▶ [RECORDS SHOWN]:
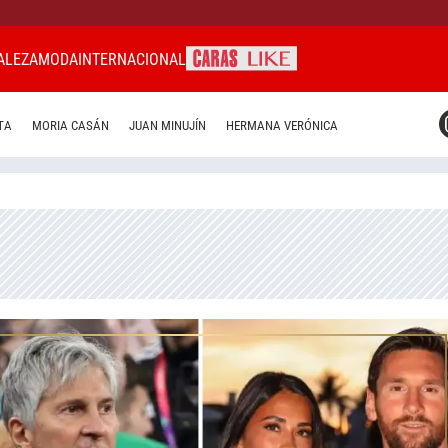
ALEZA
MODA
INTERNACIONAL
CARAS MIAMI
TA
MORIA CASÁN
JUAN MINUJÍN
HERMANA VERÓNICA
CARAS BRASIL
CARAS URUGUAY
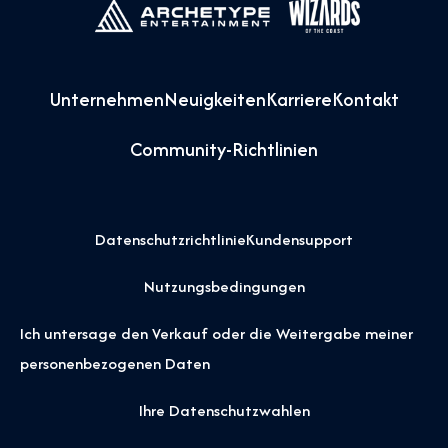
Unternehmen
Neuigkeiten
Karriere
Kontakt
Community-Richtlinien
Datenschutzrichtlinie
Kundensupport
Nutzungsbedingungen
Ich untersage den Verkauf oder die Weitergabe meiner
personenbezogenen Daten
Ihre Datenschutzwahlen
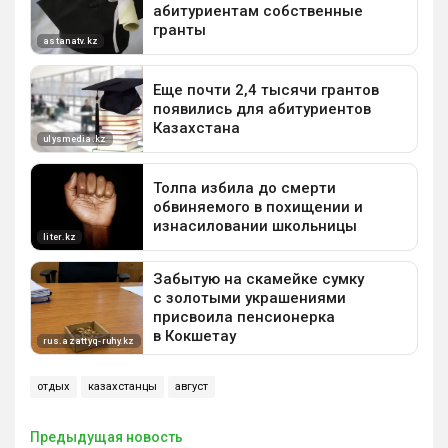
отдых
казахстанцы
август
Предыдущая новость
--
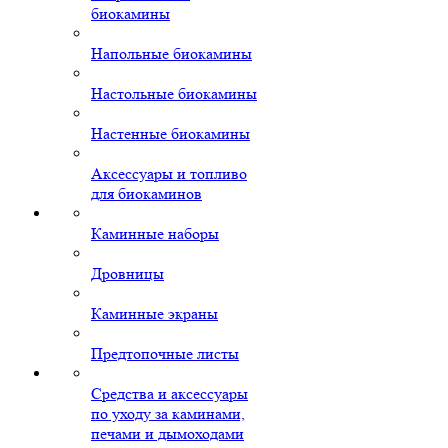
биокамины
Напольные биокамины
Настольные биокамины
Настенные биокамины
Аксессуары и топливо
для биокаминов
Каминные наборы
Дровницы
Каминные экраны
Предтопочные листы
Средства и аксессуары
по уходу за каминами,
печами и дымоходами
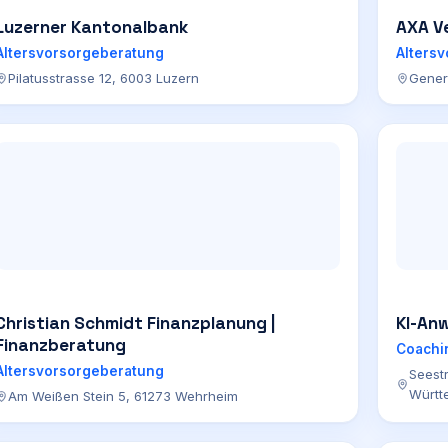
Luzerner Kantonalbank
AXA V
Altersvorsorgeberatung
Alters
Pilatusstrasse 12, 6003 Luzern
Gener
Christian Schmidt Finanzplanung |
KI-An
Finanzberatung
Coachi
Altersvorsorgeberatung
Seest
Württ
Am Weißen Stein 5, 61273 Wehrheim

▶ [EXERCISE BRIEF]:
Print exactly, with no pictures, the lines above from the one that holds "personenbezogenen Daten" through the one that holds "Предыдущая новость", both of them included.

▶ [SOLUTION FOR THIS EXERCISE]:
personenbezogenen Daten
Ihre Datenschutzwahlen
отдых
казахстанцы
август
Предыдущая новость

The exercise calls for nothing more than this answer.